Around 300,000 Finnish people pay the annual hunting licence in a given year. The number has remained substantially unchanged for 25 years. Around 200,000 of these go hunting and almost an equal number participate in game management activities. The number has declined in recent years.

Hunting is a male-dominated recreational activity. Women make up only 7 per cent of hunters, but their proportion is increasing. The average age of hunters is around 50 years.

The wood pigeon, mallard and mountain hare comprise the most frequent hunting bag. Around half of those engaging in hunting participate in moose-hunting. Most bag is consumed by the hunters families, relatives and friends.

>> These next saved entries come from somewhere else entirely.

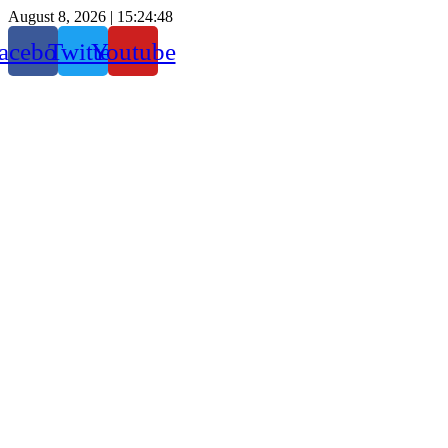
August 8, 2026 |
15:24:49
acebook
Twitter
Youtube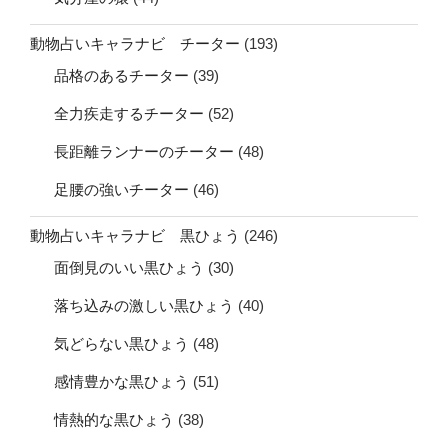
動物占いキャラナビ チーター
(193)
品格のあるチーター
(39)
全力疾走するチーター
(52)
長距離ランナーのチーター
(48)
足腰の強いチーター
(46)
動物占いキャラナビ 黒ひょう
(246)
面倒見のいい黒ひょう
(30)
落ち込みの激しい黒ひょう
(40)
気どらない黒ひょう
(48)
感情豊かな黒ひょう
(51)
情熱的な黒ひょう
(38)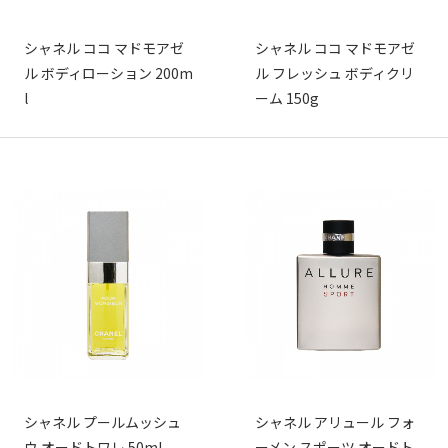
シャネル ココ マドモアゼ
シャネル ココ マドモアゼ
ル ボディローション 200m
ル フレッシュ ボディクリ
l
ーム 150g
シャネル プールムッシュ
シャネル アリュール フォ
ウ オードトワレ 50ml
ーメン スポーツ オードト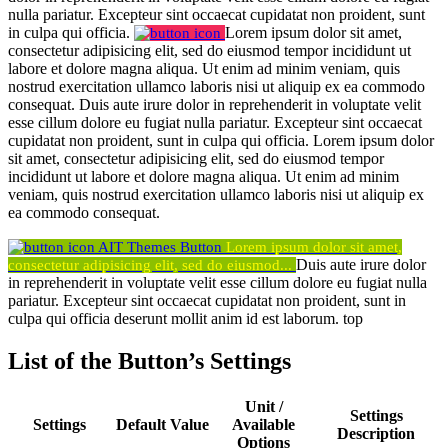
nulla pariatur. Excepteur sint occaecat cupidatat non proident, sunt
in culpa qui officia.
Lorem ipsum dolor sit amet,
consectetur adipisicing elit, sed do eiusmod tempor incididunt ut
labore et dolore magna aliqua. Ut enim ad minim veniam, quis
nostrud exercitation ullamco laboris nisi ut aliquip ex ea commodo
consequat. Duis aute irure dolor in reprehenderit in voluptate velit
esse cillum dolore eu fugiat nulla pariatur. Excepteur sint occaecat
cupidatat non proident, sunt in culpa qui officia.
Lorem ipsum dolor
sit amet, consectetur adipisicing elit, sed do eiusmod tempor
incididunt ut labore et dolore magna aliqua. Ut enim ad minim
veniam, quis nostrud exercitation ullamco laboris nisi ut aliquip ex
ea commodo consequat.
AIT Themes Button
Lorem ipsum dolor sit amet,
Duis aute irure dolor
consectetur adipisicing elit, sed do eiusmod...
in reprehenderit in voluptate velit esse cillum dolore eu fugiat nulla
pariatur. Excepteur sint occaecat cupidatat non proident, sunt in
culpa qui officia deserunt mollit anim id est laborum.
top
List of the Button’s Settings
Unit /
Settings
Settings
Default Value
Available
Description
Options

Luke compiles statistics on and investigates hunting

In addition to producing annual statistics on hunting, Luke investigates changes in the hunting culture and socio-economical interaction related to it. Changes to the operational environment and the structure of the hunter community pose a challenge to hunters and the administration alike. As part of the adjustment process, hunters have adopted a number of new tools and practices over recent decades. Among other things, together with new location and communication technology, more dogs have been introduced in moose hunting and collaboration has been intensified in the hunting and preparation of big game.

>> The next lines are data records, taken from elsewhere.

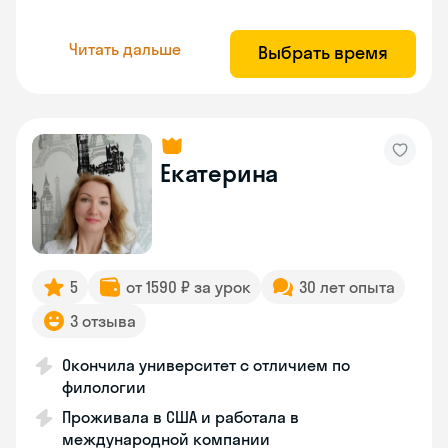
Читать дальше
Выбрать время
Екатерина
5
от 1590 ₽ за урок
30 лет опыта
3 отзыва
Окончила университет с отличием по
филологии
Проживала в США и работала в
международной компании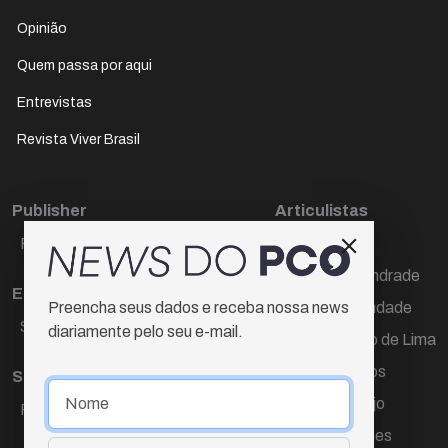
Opinião
Quem passa por aqui
Entrevistas
Revista Viver Brasil
Publisher
Articulistas
Paulo Cesar de Oliveira
Décio Freire
Dr Marcos Andrade
Editora Chefe
Hamilton Trindade
Preencha seus dados e receba nossa news
Sueli Cotta
diariamente pelo seu e-mail.
Igor Carvalho de Lima
Mario Campos
Sub-editora
Renata Araújo
Raquel Ayres
Wagner Gomes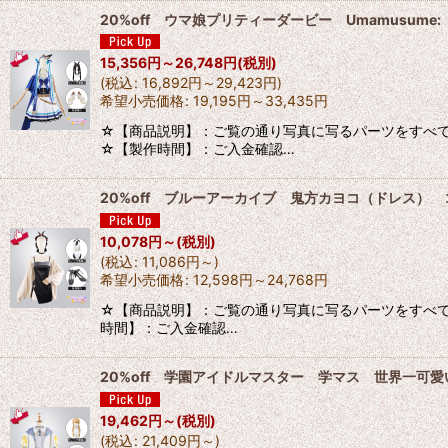
20%off ウマ娘プリティーダービー Umamusume
15,356
円
～26,748
円
(税別)
(
税込
:
16,892
円
～29,423
円
)
希望小売価格
:
19,195
円
～33,435
円
☆【商品説明】：ご覧の通り写真に写るパーツをすべて
☆【製作時間】：ご入金確認…
20%off ブルーアーカイブ 鬼方カヨコ（ドレス）
10,078
円
～
(税別)
(
税込
:
11,086
円
～
)
希望小売価格
:
12,598
円
～24,768
円
☆【商品説明】：ご覧の通り写真に写るパーツをすべて
時間】：ご入金確認…
20%off 学園アイドルマスター 学マス 世界一可
19,462
円
～
(税別)
(
税込
:
21,409
円
～
)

Most hunters live in population centres, spending an increasing amount of money on items such as travel, services and hunting gear. Increased spending by hunters creates opportunities for businesses focused on hunting, which in turn increases the overall economic impact of hunting in Finland.

Lawmakers, the game administration, civil society actors and researchers studying natural resources need the reliable research and statistical data produced by Luke on the use, management and hunting of game.